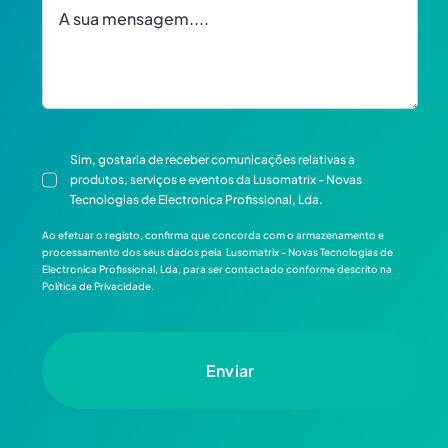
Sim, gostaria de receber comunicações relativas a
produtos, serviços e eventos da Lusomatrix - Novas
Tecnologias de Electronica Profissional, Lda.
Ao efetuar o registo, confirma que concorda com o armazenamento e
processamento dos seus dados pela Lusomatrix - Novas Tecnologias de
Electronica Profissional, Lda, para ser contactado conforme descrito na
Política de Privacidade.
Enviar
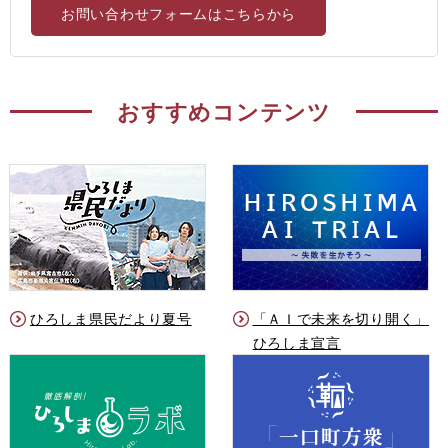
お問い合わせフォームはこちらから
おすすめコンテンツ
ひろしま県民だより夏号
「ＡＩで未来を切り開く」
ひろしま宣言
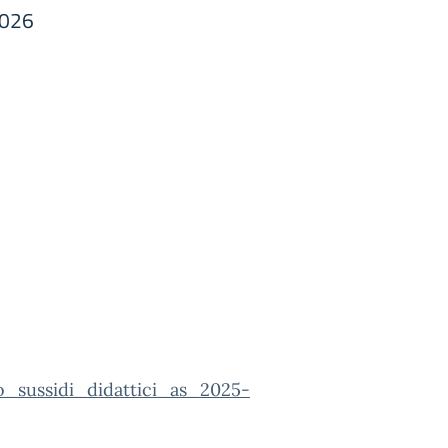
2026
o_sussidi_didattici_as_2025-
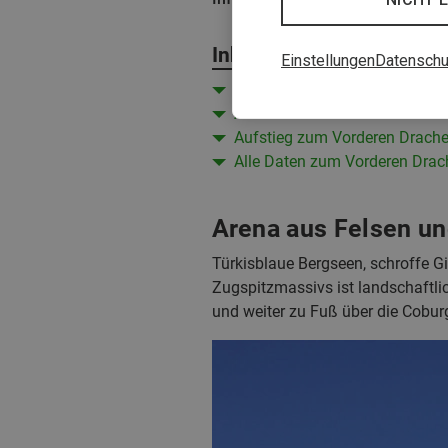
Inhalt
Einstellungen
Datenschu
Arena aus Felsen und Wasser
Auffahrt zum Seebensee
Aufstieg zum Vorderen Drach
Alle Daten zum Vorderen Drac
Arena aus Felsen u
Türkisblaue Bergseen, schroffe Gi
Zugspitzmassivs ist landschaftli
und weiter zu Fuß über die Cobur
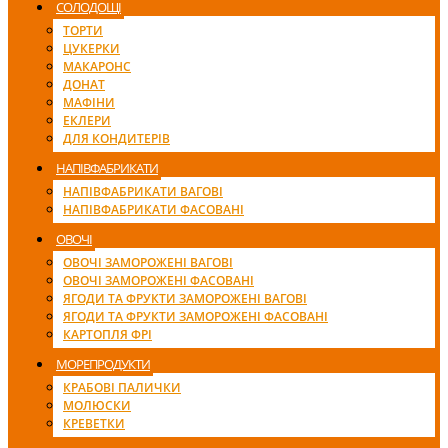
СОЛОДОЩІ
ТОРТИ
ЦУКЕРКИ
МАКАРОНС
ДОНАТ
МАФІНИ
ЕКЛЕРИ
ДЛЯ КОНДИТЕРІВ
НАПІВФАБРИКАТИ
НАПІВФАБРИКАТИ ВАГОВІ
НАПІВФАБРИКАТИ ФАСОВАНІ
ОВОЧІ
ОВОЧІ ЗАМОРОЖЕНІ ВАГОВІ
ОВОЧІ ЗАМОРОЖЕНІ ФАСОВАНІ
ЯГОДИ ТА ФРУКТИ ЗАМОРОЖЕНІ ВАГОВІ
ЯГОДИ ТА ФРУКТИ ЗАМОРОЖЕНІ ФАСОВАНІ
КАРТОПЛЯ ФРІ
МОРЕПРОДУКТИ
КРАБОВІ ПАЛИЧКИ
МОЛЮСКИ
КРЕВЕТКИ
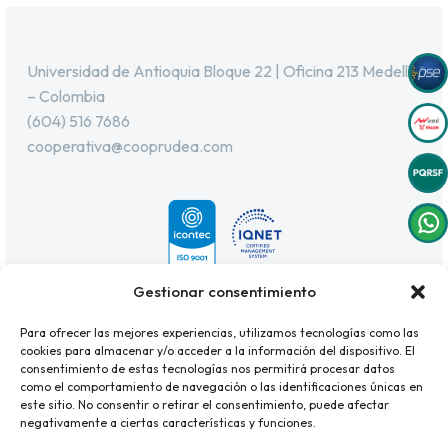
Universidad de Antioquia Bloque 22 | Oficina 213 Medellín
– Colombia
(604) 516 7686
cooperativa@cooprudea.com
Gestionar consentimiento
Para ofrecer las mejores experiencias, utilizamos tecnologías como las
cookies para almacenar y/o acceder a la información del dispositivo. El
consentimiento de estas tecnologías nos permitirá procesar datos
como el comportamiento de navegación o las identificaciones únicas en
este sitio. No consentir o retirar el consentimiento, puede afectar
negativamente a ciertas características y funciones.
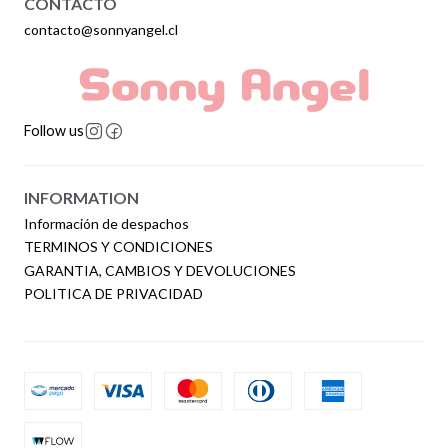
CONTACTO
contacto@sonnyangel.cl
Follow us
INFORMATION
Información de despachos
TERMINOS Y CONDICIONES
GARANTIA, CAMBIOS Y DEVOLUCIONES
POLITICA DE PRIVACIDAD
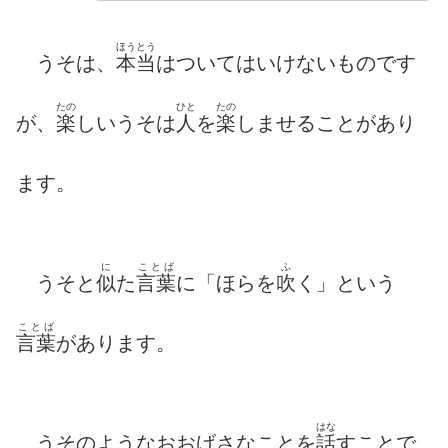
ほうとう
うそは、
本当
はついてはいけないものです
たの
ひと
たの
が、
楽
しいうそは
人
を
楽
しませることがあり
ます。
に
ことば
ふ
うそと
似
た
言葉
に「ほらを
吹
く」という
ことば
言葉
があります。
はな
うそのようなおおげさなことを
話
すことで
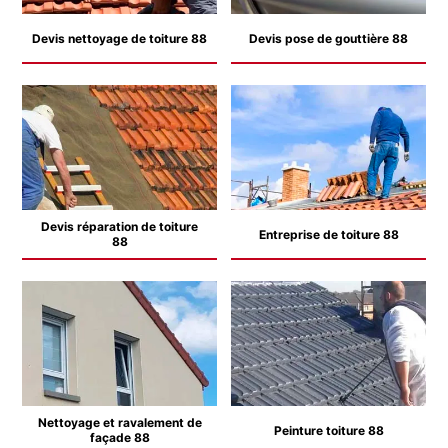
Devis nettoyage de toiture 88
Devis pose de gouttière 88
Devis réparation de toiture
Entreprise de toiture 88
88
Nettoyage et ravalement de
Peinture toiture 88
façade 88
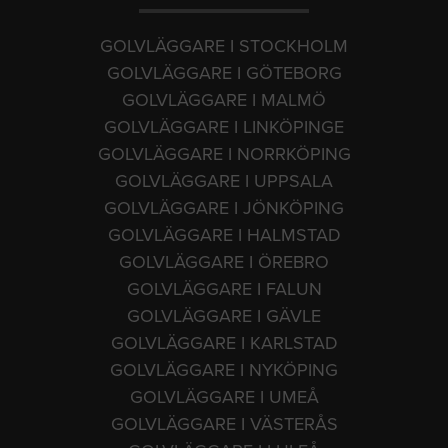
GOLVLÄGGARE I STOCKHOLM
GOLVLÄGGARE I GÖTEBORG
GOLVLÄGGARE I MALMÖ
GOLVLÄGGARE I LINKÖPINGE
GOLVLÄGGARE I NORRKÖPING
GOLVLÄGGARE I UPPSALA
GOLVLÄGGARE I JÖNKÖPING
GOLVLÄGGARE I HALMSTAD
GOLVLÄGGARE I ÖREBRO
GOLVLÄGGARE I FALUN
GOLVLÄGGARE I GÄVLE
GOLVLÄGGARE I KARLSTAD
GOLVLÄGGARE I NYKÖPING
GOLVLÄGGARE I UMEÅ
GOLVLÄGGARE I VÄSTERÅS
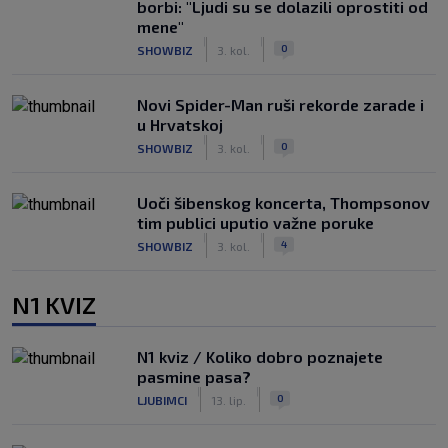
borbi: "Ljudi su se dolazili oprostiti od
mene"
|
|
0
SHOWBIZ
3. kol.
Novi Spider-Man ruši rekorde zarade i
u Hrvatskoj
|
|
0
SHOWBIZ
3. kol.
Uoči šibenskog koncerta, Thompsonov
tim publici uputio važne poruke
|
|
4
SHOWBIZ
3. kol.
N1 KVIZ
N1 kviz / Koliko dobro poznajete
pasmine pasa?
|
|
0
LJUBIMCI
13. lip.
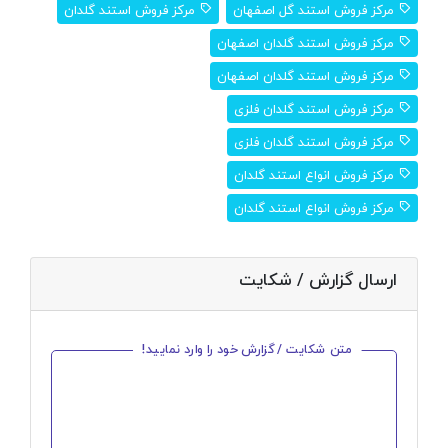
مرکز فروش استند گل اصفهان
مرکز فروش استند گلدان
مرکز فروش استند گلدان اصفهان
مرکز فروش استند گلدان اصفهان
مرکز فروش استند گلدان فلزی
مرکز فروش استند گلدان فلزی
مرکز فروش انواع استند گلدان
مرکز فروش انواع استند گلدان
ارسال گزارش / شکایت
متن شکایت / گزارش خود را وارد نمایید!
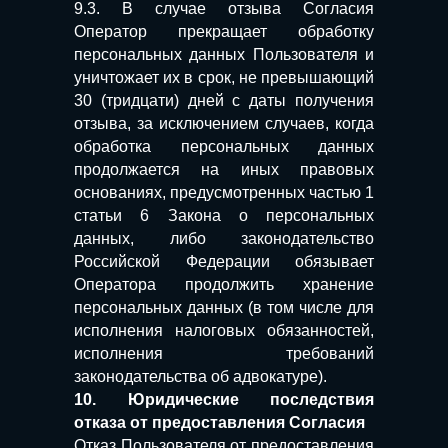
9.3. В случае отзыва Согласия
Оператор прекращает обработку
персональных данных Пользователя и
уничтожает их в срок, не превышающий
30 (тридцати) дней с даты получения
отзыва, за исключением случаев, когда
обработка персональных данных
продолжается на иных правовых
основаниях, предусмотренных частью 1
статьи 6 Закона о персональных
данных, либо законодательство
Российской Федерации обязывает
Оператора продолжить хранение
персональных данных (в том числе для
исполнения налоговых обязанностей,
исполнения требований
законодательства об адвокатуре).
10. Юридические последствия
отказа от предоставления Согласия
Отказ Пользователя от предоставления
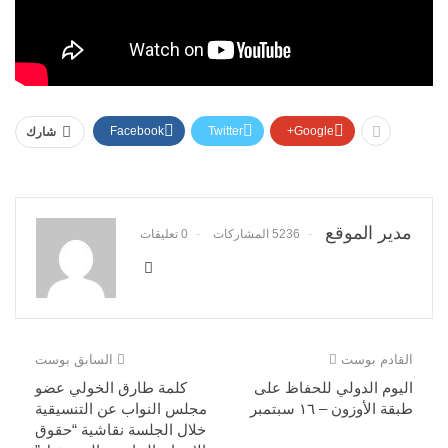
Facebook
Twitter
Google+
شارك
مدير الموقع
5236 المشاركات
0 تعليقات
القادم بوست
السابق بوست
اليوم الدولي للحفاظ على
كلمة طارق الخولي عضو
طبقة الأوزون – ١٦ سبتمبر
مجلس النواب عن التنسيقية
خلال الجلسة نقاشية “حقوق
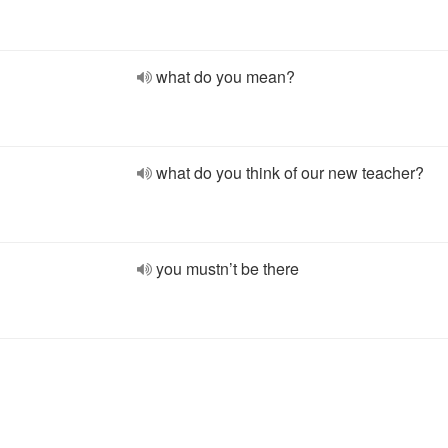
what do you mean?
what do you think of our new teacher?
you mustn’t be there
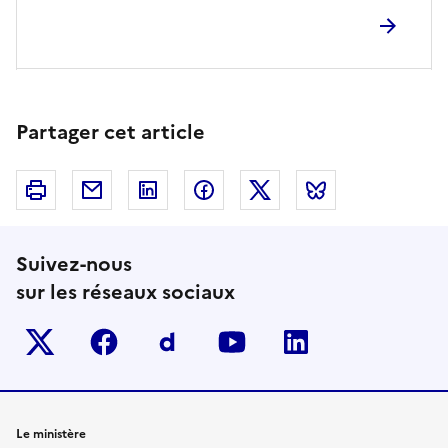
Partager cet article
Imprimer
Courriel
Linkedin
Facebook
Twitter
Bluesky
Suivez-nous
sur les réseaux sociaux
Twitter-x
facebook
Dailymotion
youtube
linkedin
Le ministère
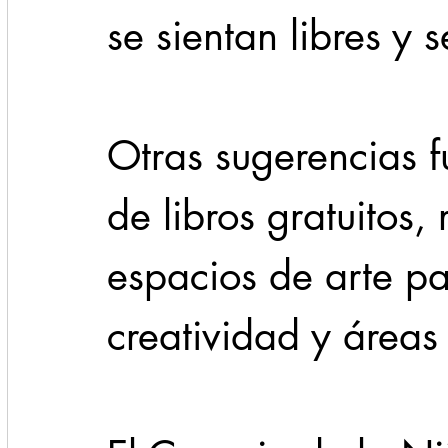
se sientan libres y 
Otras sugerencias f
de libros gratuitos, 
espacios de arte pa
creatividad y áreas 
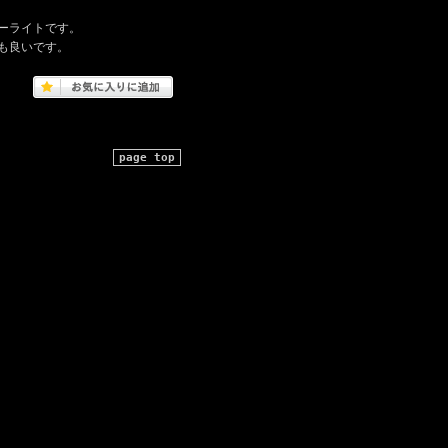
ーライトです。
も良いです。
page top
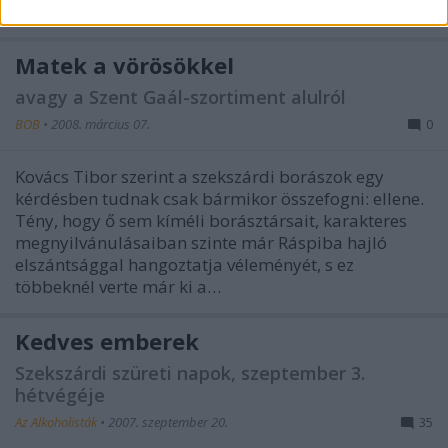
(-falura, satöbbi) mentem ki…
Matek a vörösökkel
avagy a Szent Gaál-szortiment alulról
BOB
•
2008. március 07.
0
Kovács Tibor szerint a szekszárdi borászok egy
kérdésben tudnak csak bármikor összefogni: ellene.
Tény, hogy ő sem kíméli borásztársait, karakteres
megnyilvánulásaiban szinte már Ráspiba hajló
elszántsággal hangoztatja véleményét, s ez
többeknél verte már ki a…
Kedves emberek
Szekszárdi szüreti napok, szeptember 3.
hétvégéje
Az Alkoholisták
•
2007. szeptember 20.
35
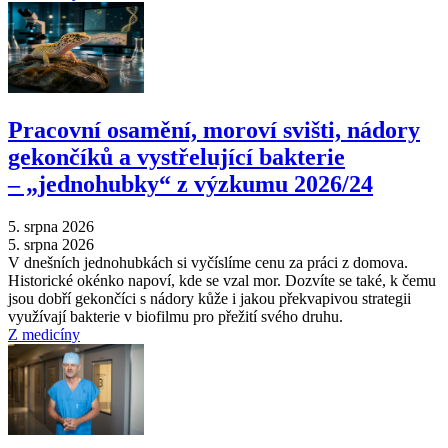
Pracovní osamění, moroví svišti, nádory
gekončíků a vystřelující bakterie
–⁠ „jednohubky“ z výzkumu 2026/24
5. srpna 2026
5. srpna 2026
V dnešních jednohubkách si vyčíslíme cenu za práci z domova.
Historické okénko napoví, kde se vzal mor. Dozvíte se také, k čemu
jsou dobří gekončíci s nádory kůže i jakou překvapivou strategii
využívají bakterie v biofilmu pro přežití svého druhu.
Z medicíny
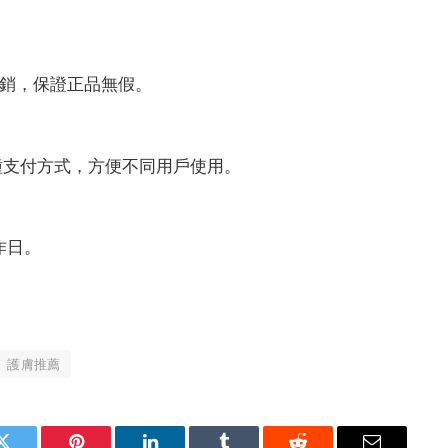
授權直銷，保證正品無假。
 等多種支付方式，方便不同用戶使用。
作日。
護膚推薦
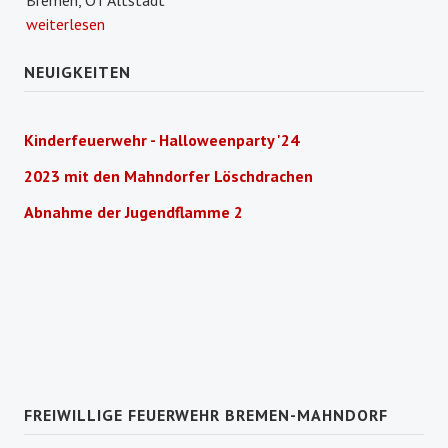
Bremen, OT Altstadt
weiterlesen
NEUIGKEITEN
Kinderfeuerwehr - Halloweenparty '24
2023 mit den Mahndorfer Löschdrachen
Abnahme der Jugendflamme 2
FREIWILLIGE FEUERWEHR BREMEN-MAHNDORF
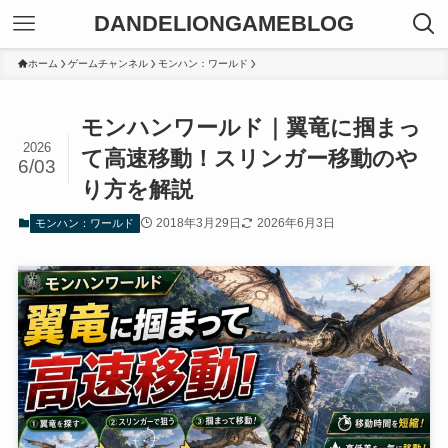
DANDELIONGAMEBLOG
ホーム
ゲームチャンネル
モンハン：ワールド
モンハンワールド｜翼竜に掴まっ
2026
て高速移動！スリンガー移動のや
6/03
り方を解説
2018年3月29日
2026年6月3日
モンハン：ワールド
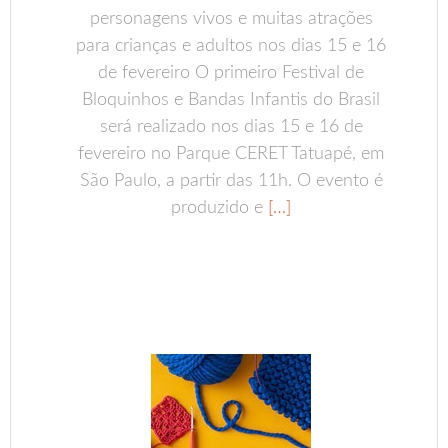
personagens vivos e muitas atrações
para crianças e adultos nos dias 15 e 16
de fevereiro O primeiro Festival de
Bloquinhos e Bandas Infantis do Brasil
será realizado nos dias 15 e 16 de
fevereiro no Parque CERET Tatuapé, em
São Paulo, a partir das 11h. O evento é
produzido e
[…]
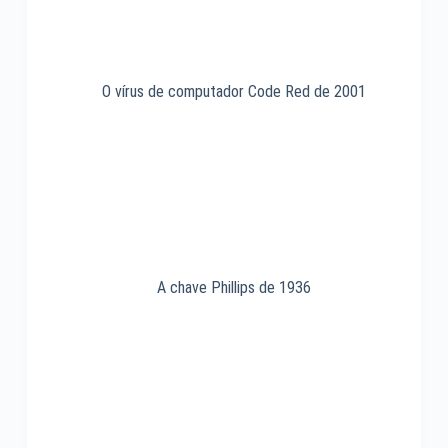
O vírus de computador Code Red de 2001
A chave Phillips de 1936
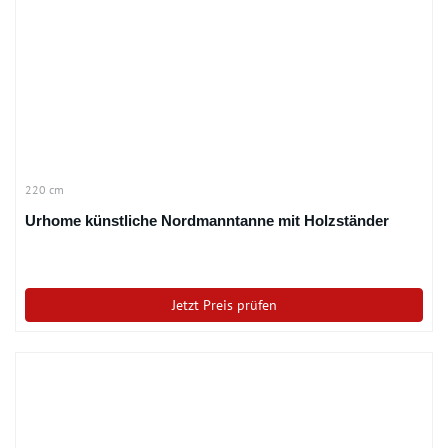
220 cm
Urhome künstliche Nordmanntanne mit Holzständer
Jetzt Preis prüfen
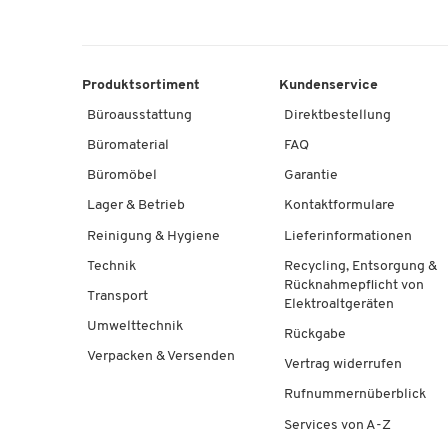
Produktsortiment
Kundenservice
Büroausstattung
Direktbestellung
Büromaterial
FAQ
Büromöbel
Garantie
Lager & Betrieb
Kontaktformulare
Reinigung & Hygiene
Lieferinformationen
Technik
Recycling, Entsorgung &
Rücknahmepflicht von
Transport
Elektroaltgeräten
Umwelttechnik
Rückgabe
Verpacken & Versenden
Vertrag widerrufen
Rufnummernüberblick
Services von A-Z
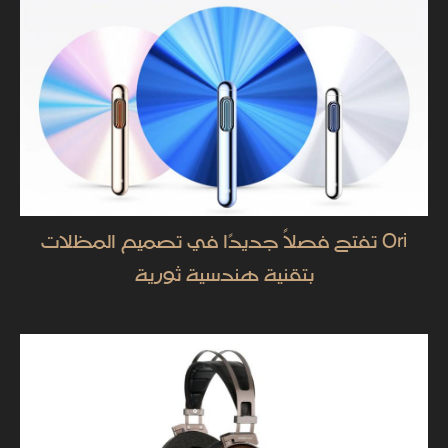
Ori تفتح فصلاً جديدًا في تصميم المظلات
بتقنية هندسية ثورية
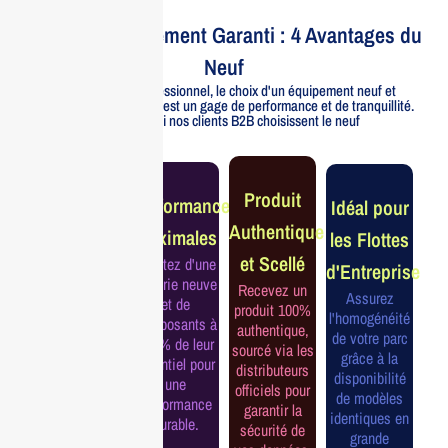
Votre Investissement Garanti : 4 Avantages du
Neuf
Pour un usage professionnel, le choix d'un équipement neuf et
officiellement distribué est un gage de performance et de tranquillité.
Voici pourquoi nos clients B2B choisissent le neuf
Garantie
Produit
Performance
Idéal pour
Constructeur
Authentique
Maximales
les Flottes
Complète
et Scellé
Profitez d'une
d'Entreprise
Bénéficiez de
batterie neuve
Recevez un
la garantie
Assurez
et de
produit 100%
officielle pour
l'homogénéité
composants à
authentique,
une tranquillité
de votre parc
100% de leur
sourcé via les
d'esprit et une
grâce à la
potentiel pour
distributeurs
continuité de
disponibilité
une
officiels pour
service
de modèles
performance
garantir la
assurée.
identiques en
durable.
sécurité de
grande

==============================

PROBLEM DESCRIPTION:
Search the entries for the word "ОВОЧІ" and pick out every line that holds it.

REPLY:
ОВОЧІ
ОВОЧІ ЗАМОРОЖЕНІ ВАГОВІ
ОВОЧІ ЗАМОРОЖЕНІ ФАСОВАНІ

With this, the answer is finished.